B. DÉCISION ATTAQUÉE ET MOTIFS CRITIQUÉS
1. L'arrêt attaqué :
- reçoit l'appel et le dit partiellement fondé ;
- condamne le CPAS de Schaerbeek à payer à Fond'Roy la somme de 1.241,33 euros à majorer au taux annuel de 5% depuis le 31 juillet 2000 jusqu'au 31 décembre 2009 et au taux légal ensuite ;
- déboute Fond'Roy pour le surplus ;
- prononce la compensation des dépens.
2. L'arrêt attaqué se fonde sur l'ensemble de ses motifs, tenus ici pour intégralement reproduits, et, plus spécifiquement, sur les motifs suivants :
« a. Sur l'aide médicale urgente - Principes
14.
II est préalablement rappelé que lorsqu'ils sont saisis d'une demande en réparation fondée sur les articles 1382 et suivants du Code civil, les cours et tribunaux sont compétents pour vérifier si une autorité administrative a, lors de l'adoption d'un acte administratif, règlementaire ou individuel, méconnu une norme de droit international ayant des effets directs ou une norme de droit interne imposant à cette autorité administrative de s'abstenir ou d'agir d'une manière déterminée et dans l'affirmative, ils doivent décider qu'en l' absence d'une erreur invincible ou d'une autre cause de justification, l'autorité administrative a commis une faute.
Les cours et tribunaux de l'ordre judiciaire sont également compétents pour vérifier si une autorité administrative a méconnu son obligation générale de prudence et si cette méconnaissance a causé préjudice à la partie qui l'invoque. II en est ainsi même si l'acte en cause a été adopté dans l'exercice d'une compétence discrétionnaire.

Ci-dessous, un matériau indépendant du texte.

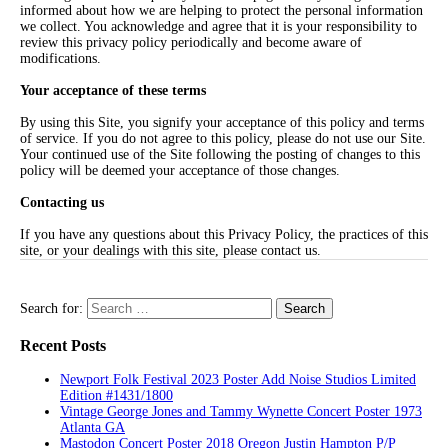
informed about how we are helping to protect the personal information
we collect. You acknowledge and agree that it is your responsibility to
review this privacy policy periodically and become aware of
modifications.
Your acceptance of these terms
By using this Site, you signify your acceptance of this policy and terms
of service. If you do not agree to this policy, please do not use our Site.
Your continued use of the Site following the posting of changes to this
policy will be deemed your acceptance of those changes.
Contacting us
If you have any questions about this Privacy Policy, the practices of this
site, or your dealings with this site, please contact us.
Search for:
Recent Posts
Newport Folk Festival 2023 Poster Add Noise Studios Limited
Edition #1431/1800
Vintage George Jones and Tammy Wynette Concert Poster 1973
Atlanta GA
Mastodon Concert Poster 2018 Oregon Justin Hampton P/P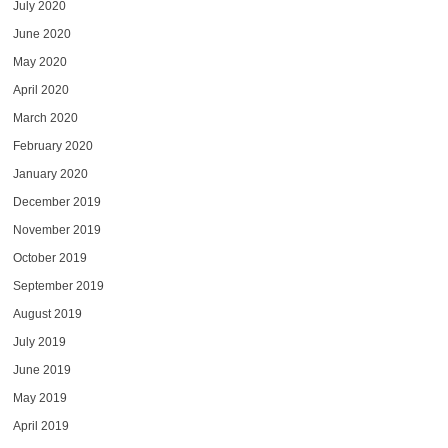
July 2020
June 2020
May 2020
April 2020
March 2020
February 2020
January 2020
December 2019
November 2019
October 2019
September 2019
August 2019
July 2019
June 2019
May 2019
April 2019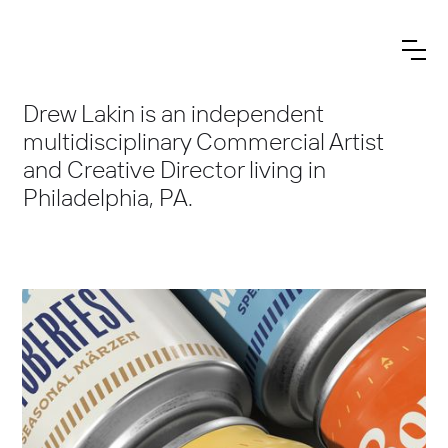
Drew Lakin is an independent
multidisciplinary Commercial Artist
and Creative Director living in
Philadelphia, PA.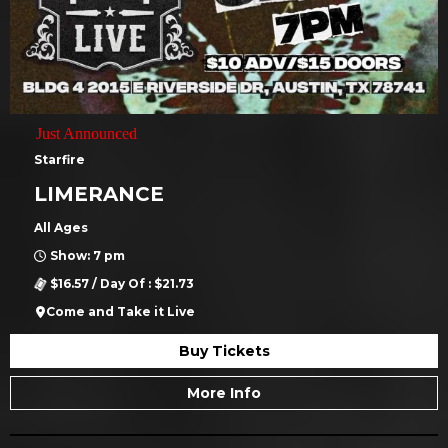
Just Announced
Starfire
LIMERANCE
All Ages
Show: 7 pm
$16.57 / Day Of : $21.73
Come and Take it Live
Buy Tickets
More Info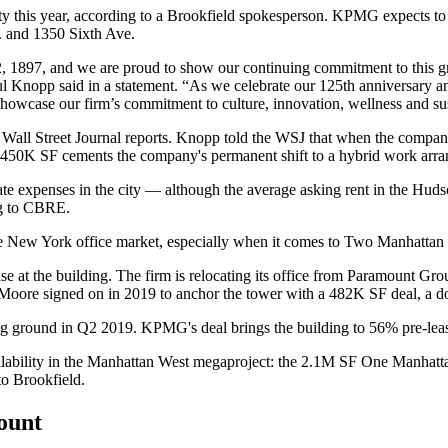
ty this year, according to a Brookfield spokesperson. KPMG expects to 
. and 1350 Sixth Ave.
1897, and we are proud to show our continuing commitment to this gr
opp said in a statement. “As we celebrate our 125th anniversary and th
showcase our firm’s commitment to culture, innovation, wellness and sus
Wall Street Journal reports
. Knopp told the WSJ that when the company
o 450K SF cements the company's permanent shift to a hybrid work arr
tate expenses in the city — although the average asking rent in the Hud
g to CBRE
.
ve New York office market
, especially when it comes to Two Manhattan
e at the building. The firm is relocating its office from
Paramount Gro
& Moore
signed
on in 2019 to anchor the tower with a 482K SF deal, a d
ng ground in Q2 2019. KPMG's deal brings the building to 56% pre-leas
 availability in the Manhattan West megaproject: the 2.1M SF One Manh
to Brookfield.
count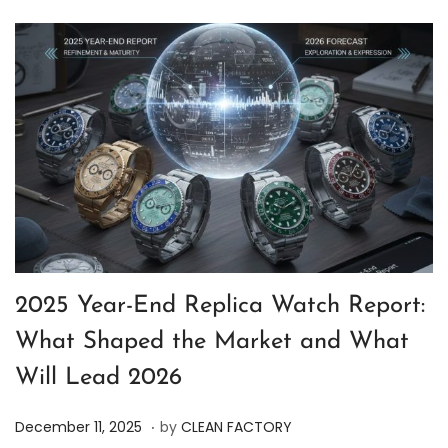
2025 Year-End Replica Watch Report:
What Shaped the Market and What
Will Lead 2026
.
P
D
December 11, 2025
by
CLEAN FACTORY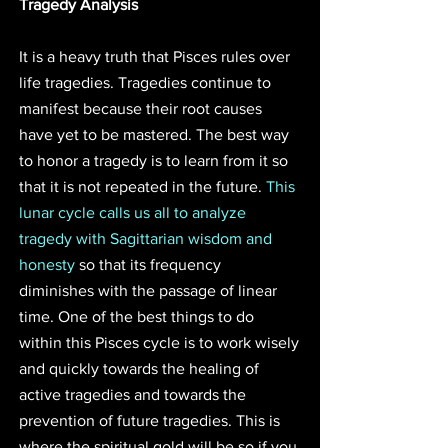
Tragedy Analysis
It is a heavy truth that Pisces rules over 
life tragedies. Tragedies continue to 
manifest because their root causes 
have yet to be mastered. The best way 
to honor a tragedy is to learn from it so 
that it is not repeated in the future. 
This 
lunar cycle calls us all to analyze 
tragedy with Sagittarian wisdom and 
honesty
 so that its frequency 
diminishes with the passage of linear 
time. One of the best things to do 
within this Pisces cycle is to work wisely 
and quickly towards the healing of 
active tragedies and towards the 
prevention of future tragedies. This is 
where the spiritual gold will be so if you 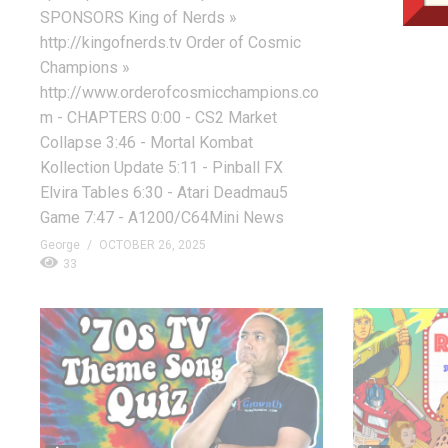
SPONSORS King of Nerds »
http://kingofnerds.tv Order of Cosmic
Champions »
http://www.orderofcosmicchampions.co
m - CHAPTERS 0:00 - CS2 Market
Collapse 3:46 - Mortal Kombat
Kollection Update 5:11 - Pinball FX
Elvira Tables 6:30 - Atari Deadmau5
Game 7:47 - A1200/C64Mini News
George
OCTOBER 26, 2025
33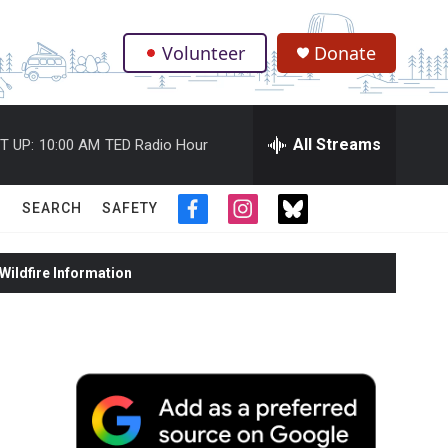
Volunteer
Donate
.
All Streams
T UP:
10:00 AM
TED Radio Hour
SEARCH
SAFETY
f
i
t
a
n
w
c
s
i
ildfire Information
e
t
t
b
a
t
o
g
e
o
r
r
k
a
m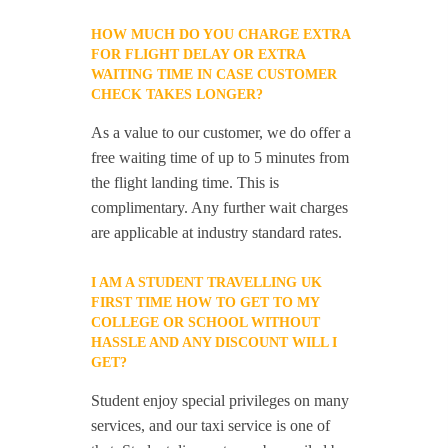
HOW MUCH DO YOU CHARGE EXTRA
FOR FLIGHT DELAY OR EXTRA
WAITING TIME IN CASE CUSTOMER
CHECK TAKES LONGER?
As a value to our customer, we do offer a
free waiting time of up to 5 minutes from
the flight landing time. This is
complimentary. Any further wait charges
are applicable at industry standard rates.
I AM A STUDENT TRAVELLING UK
FIRST TIME HOW TO GET TO MY
COLLEGE OR SCHOOL WITHOUT
HASSLE AND ANY DISCOUNT WILL I
GET?
Student enjoy special privileges on many
services, and our taxi service is one of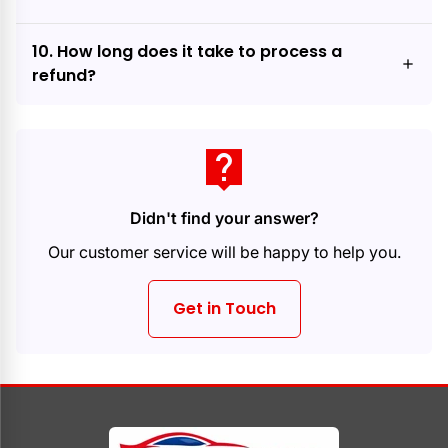
10. How long does it take to process a
refund?
live_help
Didn't find your answer?
Our customer service will be happy to help you.
Get in Touch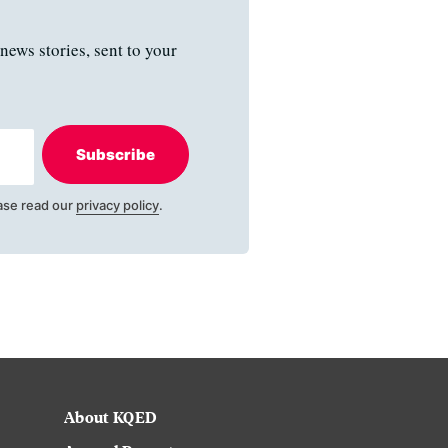
news stories, sent to your
Subscribe
ase read our
privacy policy
.
About KQED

Tout tiers justifiant d'un intérêt légitime peut demander, devant les juridictions ordinaires, la réparation du dommage que la méconnaissance d'une obligation légale ou de l'obligation générale de prudence lui a causé. Cette demande n'est pas subordonnée en matière d'aide sociale à l'exercice d'un recours par la personne envers laquelle le C.P.A.S. était légalement tenu d'accorder son aide et elle ne requiert pas que ce tiers ait personnellement le droit à l'aide sociale (...).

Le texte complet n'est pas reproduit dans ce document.